In Phase A, the complete UKF state sequence is obtained:

$${\mathcal{X}}^{\mathrm{UKF}}={\left\{x_k^{\mathrm{UKF}}\right\}}_{k=1}^N,x_k^{\mathrm{UKF}}\in {ℝ}^5$$

(44)

This sequence includes position estimates $\left(x_k,y_k\right)$ and motion states $(v_k,{\psi }_k,{\omega }_k)$, thereby providing multidimensional input features for the BiLSTM corrector in Phase B.

Phase B employs a BiLSTM network to capture the temporal patterns of UKF estimation errors, thereby enabling adaptive error correction. At each time step, the input vector integrates three types of information: $M$ UWB ranging measurements $r_k\in {ℝ}^M$,the full UKF state vector $x_k^{\mathrm{UKF}}\in {ℝ}^5$, and the previous position estimate $p_{k-1}^{\mathrm{LSTM}}\in {ℝ}^2$ generated by the BiLSTM. Accordingly, the overall input dimensionality is $d_{\mathrm{in}}=M+5+2$. A sliding window with a length of $L_{\mathrm{w}}=10$ is adopted to construct the sequential input samples.

The BiLSTM architecture consists of two stacked bidirectional LSTM layers, followed by an output layer that maps the bidirectional hidden states to the position error:

$${\widehat{e}}_t=W_o[{\overrightarrow{h}}_t;{\overleftarrow{h}}_t]+b_o\in {ℝ}^2$$

(45)

where $W_o$ denotes the weight matrix of the output layer, and $b_o$ represents the corresponding bias vector.

The error predicted by the BiLSTM is subsequently incorporated into the UKF estimation process:

$$p_t^{\mathrm{corr}}=p_t^{\mathrm{UKF}}+{\widehat{e}}_t$$

(46)

where $p_t^{\mathrm{UKF}}$ represents the position coordinates estimated by the UKF, while $p_t^{\mathrm{corr}}$ denotes the corrected position.

Phase C establishes a dynamic feedback mechanism between the UKF and the BiLSTM to enable adaptive parameter adjustment. The residual between the UKF estimate and the BiLSTM-corrected result is computed as follows:

$${\Delta }_t=p_t^{\mathrm{corr}}-p_t^{\mathrm{UKF}}$$

(47)

Meanwhile, the trajectory curvature is calculated to characterize the motion complexity:

$${\kappa }_t={\displaystyle \frac{\Vert (p_t-p_{t-1})\times (p_{t+1}-p_t)\Vert }{\Vert p_t-p_{t-1}\Vert \cdot \Vert p_{t+1}-p_t\Vert }}$$

(48)

Based on both the residual and the curvature, the UKF noise parameters are dynamically adjusted. The process noise adjustment is defined as follows:

$$Q_t=Q_{\mathrm{base}}\cdot (1+{\eta }_q\cdot \Vert {\Delta }_t\Vert \cdot {\kappa }_t)$$

(49)

The measurement noise is adjusted as follows:

$$R_t=R_{\mathrm{base}}\cdot \max \left(0.5,1-{\eta }_r\cdot \Vert {\Delta }_t\Vert \right)$$

(50)

where ${\eta }_q=0.5$ and ${\eta }_r=0.3$denote the learning rates, and $Q_{\mathrm{base}}$and $R_{\mathrm{base}}$represent the reference noise matrices.

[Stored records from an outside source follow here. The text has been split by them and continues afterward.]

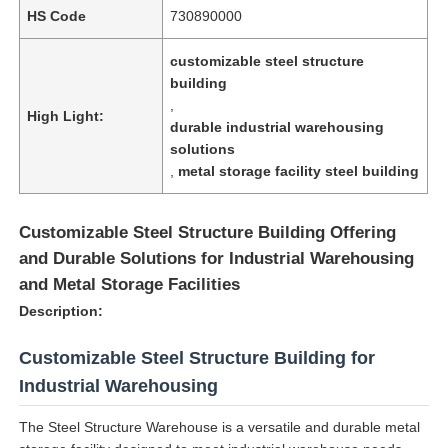
HS Code
730890000
customizable steel structure
building
,
High Light:
durable industrial warehousing
solutions
,
metal storage facility steel building
Customizable Steel Structure Building Offering
and Durable Solutions for Industrial Warehousing
and Metal Storage Facilities
Description:
Customizable Steel Structure Building for
Industrial Warehousing
The Steel Structure Warehouse is a versatile and durable metal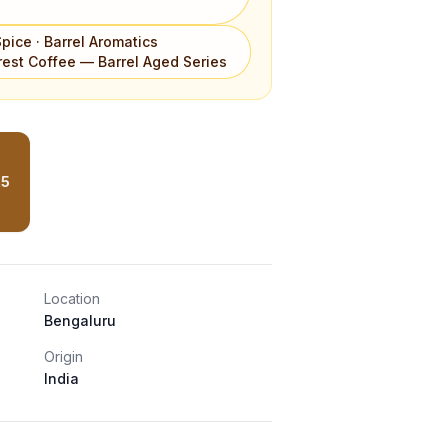
Spice · Barrel Aromatics
est Coffee — Barrel Aged Series
25
Location
Bengaluru
Origin
India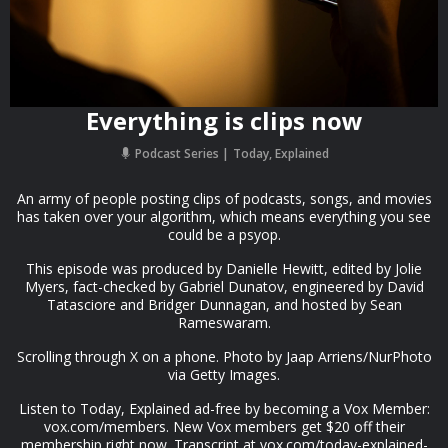
Everything is clips now
Podcast Series
Today, Explained
An army of people posting clips of podcasts, songs, and movies
has taken over your algorithm, which means everything you see
could be a psyop.
This episode was produced by Danielle Hewitt, edited by Jolie
Myers, fact-checked by Gabriel Dunatov, engineered by David
Tatasciore and Bridger Dunnagan, and hosted by Sean
Rameswaram.
Scrolling through X on a phone. Photo by Jaap Arriens/NurPhoto
via Getty Images.
Listen to Today, Explained ad-free by becoming a Vox Member:
vox.com/members. New Vox members get $20 off their
membership right now. Transcript at ⁠vox.com/today-explained-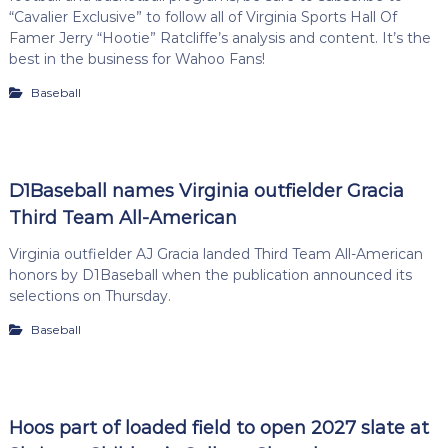
“Cavalier Exclusive” to follow all of Virginia Sports Hall Of
Famer Jerry “Hootie” Ratcliffe’s analysis and content. It’s the
best in the business for Wahoo Fans!
Baseball
D1Baseball names Virginia outfielder Gracia
Third Team All-American
Virginia outfielder AJ Gracia landed Third Team All-American
honors by D1Baseball when the publication announced its
selections on Thursday.
Baseball
Hoos part of loaded field to open 2027 slate at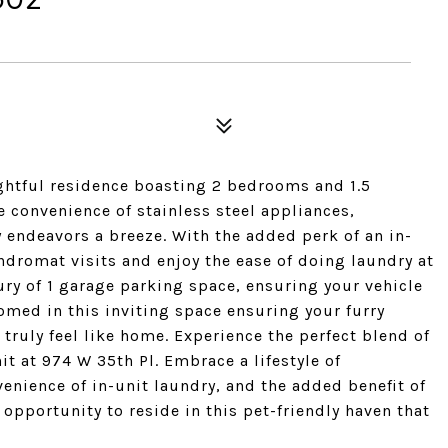
ightful residence boasting 2 bedrooms and 1.5
e convenience of stainless steel appliances,
 endeavors a breeze. With the added perk of an in-
ndromat visits and enjoy the ease of doing laundry at
ury of 1 garage parking space, ensuring your vehicle
omed in this inviting space ensuring your furry
truly feel like home. Experience the perfect blend of
it at 974 W 35th Pl. Embrace a lifestyle of
nience of in-unit laundry, and the added benefit of
opportunity to reside in this pet-friendly haven that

An adaptive threshold is introduced to process the observation residuals, thereby enhancing the system's robustness. The threshold is adaptively adjusted according to the curvature variation:

$${\tau }_t={\tau }_{\max }-({\tau }_{\max }-{\tau }_{\min })\cdot \min (1,\gamma \cdot {\kappa }_t)$$

(51)

where ${\tau }_{\max }=3.0\mathrm{m}$,${\tau }_{\min }=1.0\mathrm{m}$and $\gamma =1.5$denote the curvature sensitivity coefficients. The observation residuals are truncated by a threshold and subsequently used for UKF updates.

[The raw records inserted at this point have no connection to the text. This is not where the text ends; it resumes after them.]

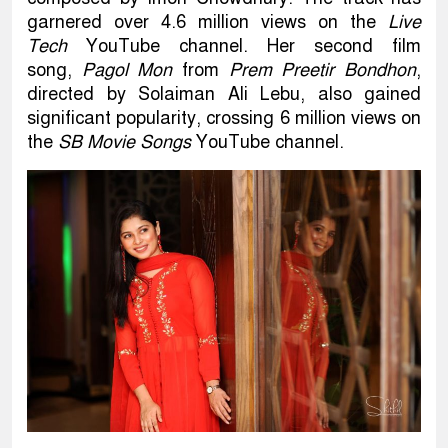
garnered over 4.6 million views on the
Live
Tech
YouTube channel. Her second film
song,
Pagol Mon
from
Prem Preetir Bondhon
,
directed by Solaiman Ali Lebu, also gained
significant popularity, crossing 6 million views on
the
SB Movie Songs
YouTube channel.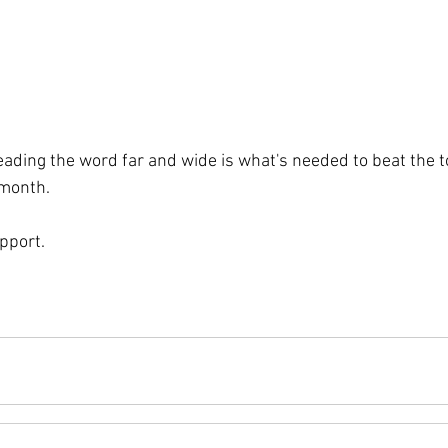
ading the word far and wide is what's needed to beat the to
 month.
pport.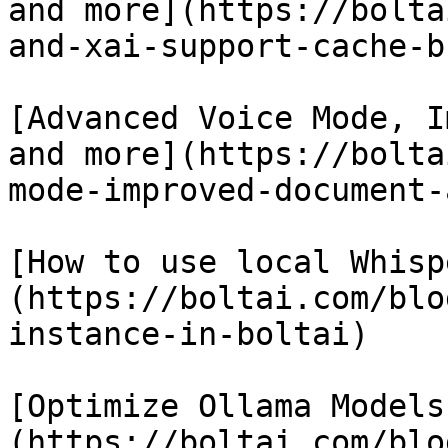
and more](https://bolta
and-xai-support-cache-b
[Advanced Voice Mode, I
and more](https://bolta
mode-improved-document-
[How to use local Whisp
(https://boltai.com/blo
instance-in-boltai)

[Optimize Ollama Models
(https://boltai.com/blo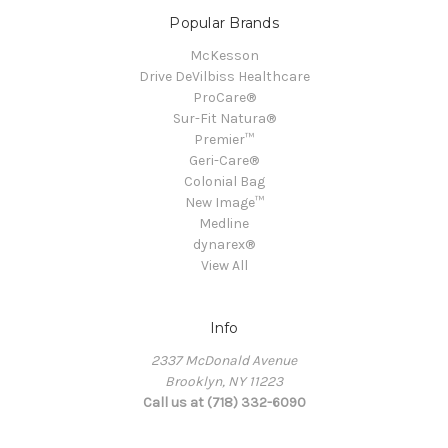
Popular Brands
McKesson
Drive DeVilbiss Healthcare
ProCare®
Sur-Fit Natura®
Premier™
Geri-Care®
Colonial Bag
New Image™
Medline
dynarex®
View All
Info
2337 McDonald Avenue
Brooklyn, NY 11223
Call us at (718) 332-6090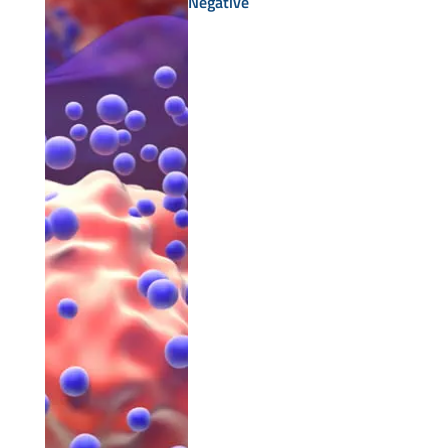
Negative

Training samples are generated using a sliding window, with 80% of the data assigned for training and 20% for validation. Each sample comprises $L_{\mathrm{w}}$ fused features from consecutive time steps. BiLSTM training is performed using a mean squared error loss and the Adam optimizer, with an initial learning rate of ${10}^{-3}$ and a weight decay of ${10}^{-5}$.

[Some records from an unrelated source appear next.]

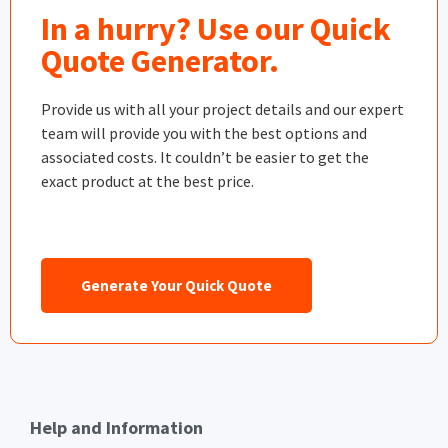
In a hurry? Use our Quick
Quote Generator.
Provide us with all your project details and our expert
team will provide you with the best options and
associated costs. It couldn’t be easier to get the
exact product at the best price.
Generate Your Quick Quote
Help and Information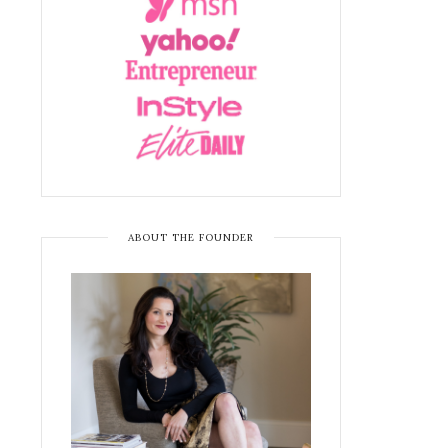
ABOUT THE FOUNDER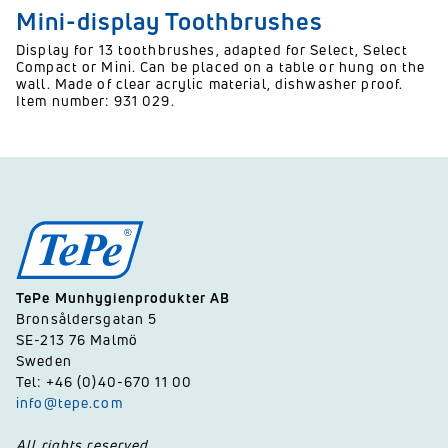
Mini-display Toothbrushes
Display for 13 toothbrushes, adapted for Select, Select
Compact or Mini. Can be placed on a table or hung on the
wall. Made of clear acrylic material, dishwasher proof.
Item number: 931 029.
TePe Munhygienprodukter AB
Bronsåldersgatan 5
SE-213 76 Malmö
Sweden
Tel: +46 (0)40-670 11 00
info@tepe.com
All rights reserved.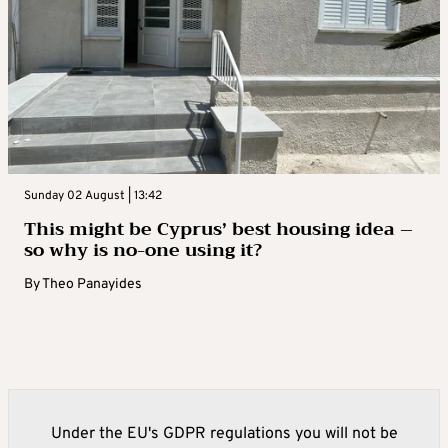
Sunday 02 August | 13:42
This might be Cyprus’ best housing idea –
so why is no-one using it?
By
Theo Panayides
Under the EU's GDPR regulations you will not be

$$\mathcal{L}={\displaystyle \frac{1}{N}}{\displaystyle \sum _{i=1}^N\Vert p_i^{\mathrm{true}}-p_i^{\mathrm{corr}}{\Vert }^2}$$

(52)

where $p_i^{\mathrm{true}}$ denotes the actual position vector and $p_i^{\mathrm{corr}}$ denotes the corrected position vector.

The entire model is optimized iteratively for up to five iterations. Each iteration encompasses the complete phases A–C, using the RMSE on the validation set as the early stopping criterion.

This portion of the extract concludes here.